Entries shown:
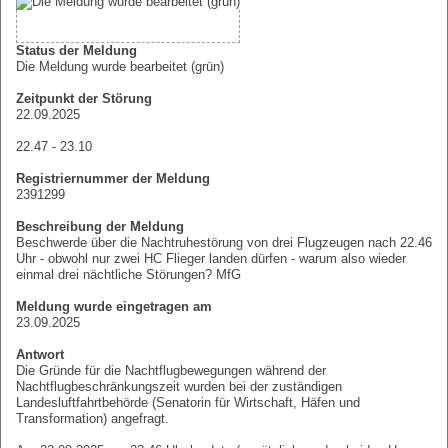
Status der Meldung
Die Meldung wurde bearbeitet (grün)
Zeitpunkt der Störung
22.09.2025
22.47 - 23.10
Registriernummer der Meldung
2391299
Beschreibung der Meldung
Beschwerde über die Nachtruhestörung von drei Flugzeugen nach 22.46
Uhr - obwohl nur zwei HC Flieger landen dürfen - warum also wieder
einmal drei nächtliche Störungen? MfG
Meldung wurde eingetragen am
23.09.2025
Antwort
Die Gründe für die Nachtflugbewegungen während der
Nachtflugbeschränkungszeit wurden bei der zuständigen
Landesluftfahrtbehörde (Senatorin für Wirtschaft, Häfen und
Transformation) angefragt.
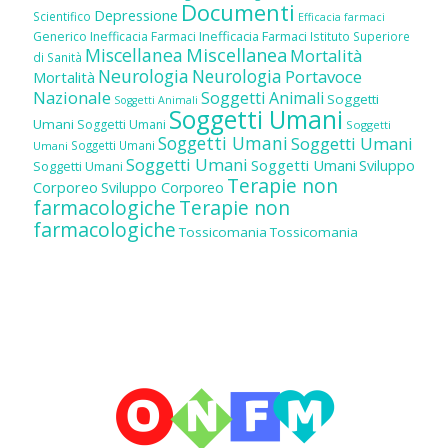
Documenti
Depressione
Scientifico
Efficacia farmaci
Inefficacia Farmaci
Generico
Inefficacia Farmaci
Istituto Superiore
Miscellanea
Miscellanea
Mortalità
di Sanità
Neurologia
Neurologia
Portavoce
Mortalità
Nazionale
Soggetti Animali
Soggetti
Soggetti Animali
Soggetti Umani
Umani
Soggetti Umani
Soggetti
Soggetti Umani
Soggetti Umani
Soggetti Umani
Umani
Soggetti Umani
Soggetti Umani
Sviluppo
Soggetti Umani
Terapie non
Corporeo
Sviluppo Corporeo
farmacologiche
Terapie non
farmacologiche
Tossicomania
Tossicomania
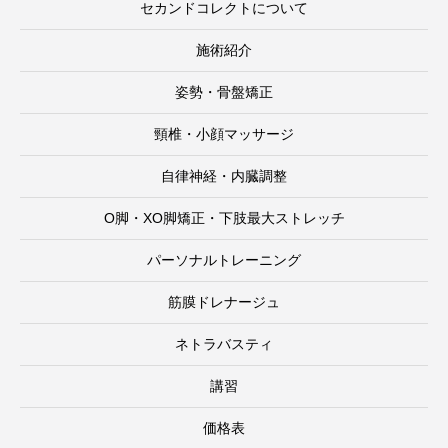
セカンドコレクトについて
施術紹介
姿勢・骨盤矯正
頸椎・小顔マッサージ
自律神経・内臓調整
O脚・XO脚矯正・下肢最大ストレッチ
パーソナルトレーニング
筋膜ドレナージュ
ネトラバスティ
講習
価格表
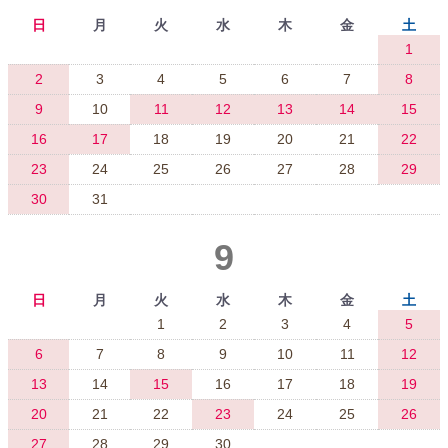
日
月
火
水
木
金
土
1
2
3
4
5
6
7
8
9
10
11
12
13
14
15
16
17
18
19
20
21
22
23
24
25
26
27
28
29
30
31
9
日
月
火
水
木
金
土
1
2
3
4
5
6
7
8
9
10
11
12
13
14
15
16
17
18
19
20
21
22
23
24
25
26
27
28
29
30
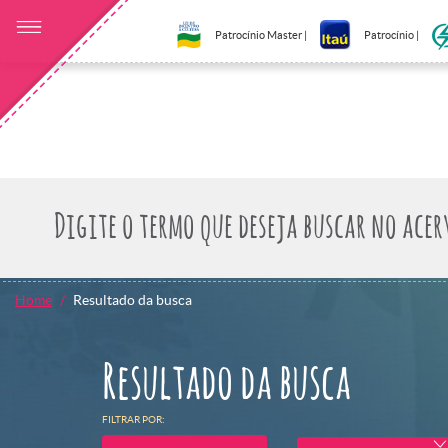
Patrocínio Master |
Patrocínio |
Home
Resultado da busca
Resultado da busca
FILTRAR POR:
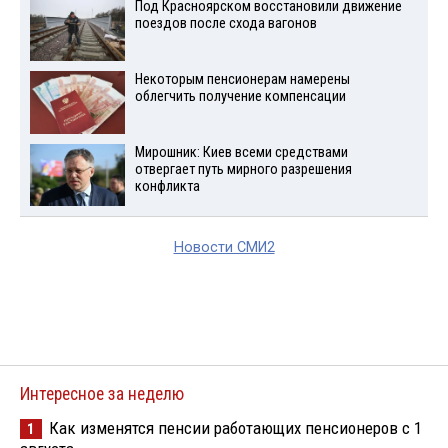
Под Красноярском восстановили движение
поездов после схода вагонов
Некоторым пенсионерам намерены
облегчить получение компенсации
Мирошник: Киев всеми средствами
отвергает путь мирного разрешения
конфликта
Новости СМИ2
Интересное за неделю
Как изменятся пенсии работающих пенсионеров с 1
1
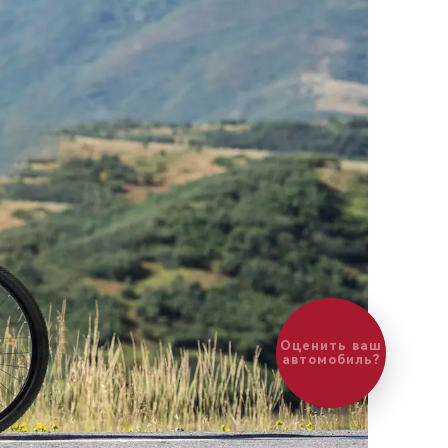
Оценить ваш
автомобиль?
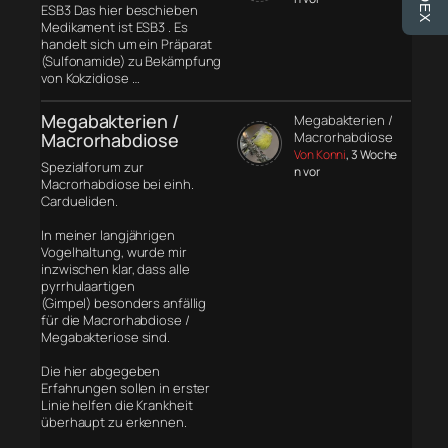
ESB3 Das hier beschieben
Medikament ist ESB3 . Es
handelt sich um ein Präparat
(Sulfonamide) zu Bekämpfung
von Kokzidiose …
Megabakterien /
Megabakterien /
Macrorhabdiose
Macrorhabdiose
Von Konni
, 3 Woche
Spezialforum zur
n vor
Macrorhabdiose bei einh.
Cardueliden.
In meiner langjährigen
Vogelhaltung, wurde mir
inzwischen klar, dass alle
pyrrhulaartigen
(Gimpel) besonders anfällig
für die Macrorhabdiose /
Megabakteriose sind.
Die hier abgegeben
Erfahrungen sollen in erster
Linie helfen die Krankheit
überhaupt zu erkennen.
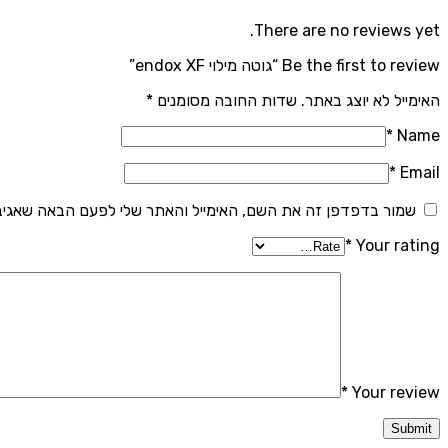
There are no reviews yet.
Be the first to review “גוטה מילוי endox XF”
האימייל לא יוצג באתר.
שדות החובה מסומנים
*
*
Name
*
Email
שמור בדפדפן זה את השם, האימייל והאתר שלי לפעם הבאה שאגיב
*
Your rating
*
Your review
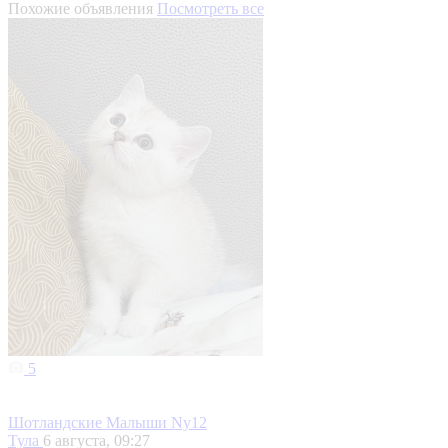
Похожие объявления
Посмотреть все
5
Шотландские Малыши Ny12
Тула
6 августа, 09:27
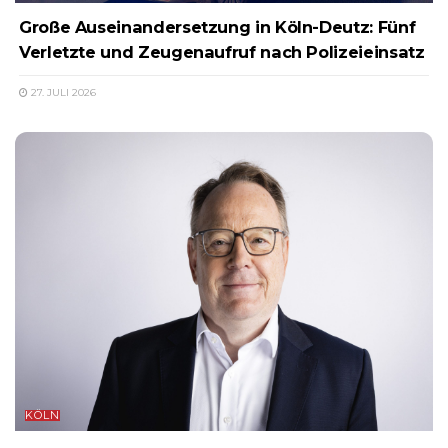
Große Auseinandersetzung in Köln-Deutz: Fünf
Verletzte und Zeugenaufruf nach Polizeieinsatz
27. JULI 2026
KÖLN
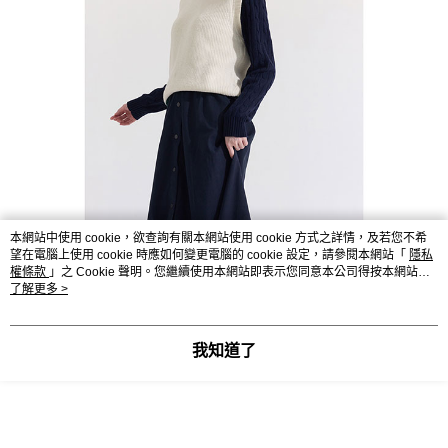
本網站中使用 cookie，欲查詢有關本網站使用 cookie 方式之詳情，及若您不希
望在電腦上使用 cookie 時應如何變更電腦的 cookie 設定，請參閱本網站「
隱私
權條款
」之 Cookie 聲明。您繼續使用本網站即表示您同意本公司得按本網站使
用條款之 Cookie 聲明使用 cookie。
了解更多 >
我知道了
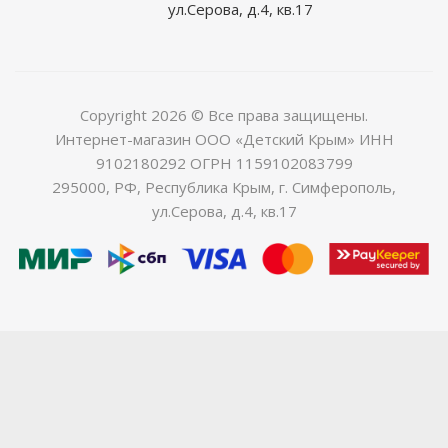
ул.Серова, д.4, кв.17
Copyright 2026 © Все права защищены.
Интернет-магазин ООО «Детский Крым» ИНН
9102180292 ОГРН 1159102083799
295000, РФ, Республика Крым, г. Симферополь,
ул.Серова, д.4, кв.17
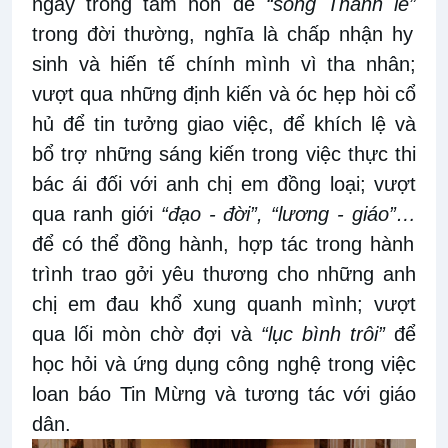
ngay trong tâm hồn để
“sống Thánh lễ”
trong đời thường, nghĩa là chấp nhận hy
sinh và hiến tế chính mình vì tha nhân;
vượt qua những định kiến và óc hẹp hòi cổ
hủ để tin tưởng giao việc, để khích lệ và
bổ trợ những sáng kiến trong việc thực thi
bác ái đối với anh chị em đồng loại; vượt
qua ranh giới
“đạo - đời”, “lương - giáo”…
để có thể đồng hành, hợp tác trong hành
trình trao gởi yêu thương cho những anh
chị em đau khổ xung quanh mình; vượt
qua lối mòn chờ đợi và
“lục bình trôi”
để
học hỏi và ứng dụng công nghệ trong việc
loan báo Tin Mừng và tương tác với giáo
dân.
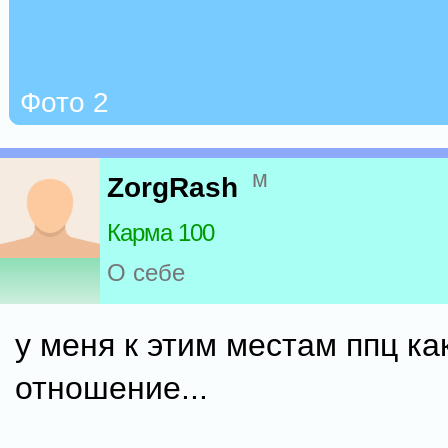
Фото 2
м
ZorgRash
Карма 100
О себе
у меня к этим местам ппц ка
отношение...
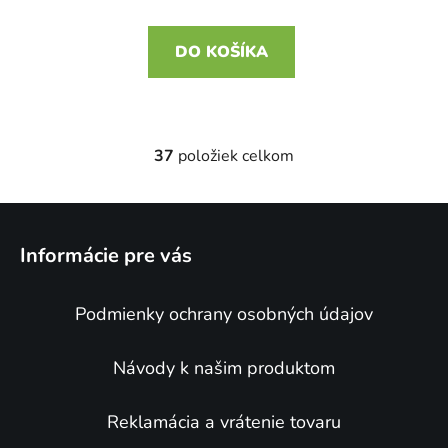
DO KOŠÍKA
37
položiek celkom
O
v
l
Z
á
á
d
Informácie pre vás
p
a
ä
c
Podmienky ochrany osobných údajov
t
i
e
i
p
e
Návody k našim produktom
r
v
Reklamácia a vrátenie tovaru
k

What you should do: Show every line from the entries above in which "drei" appears.

Answer to this task:
Beschwerde über die Nachtruhestörung von drei Flugzeugen nach 22.46
einmal drei nächtliche Störungen? MfG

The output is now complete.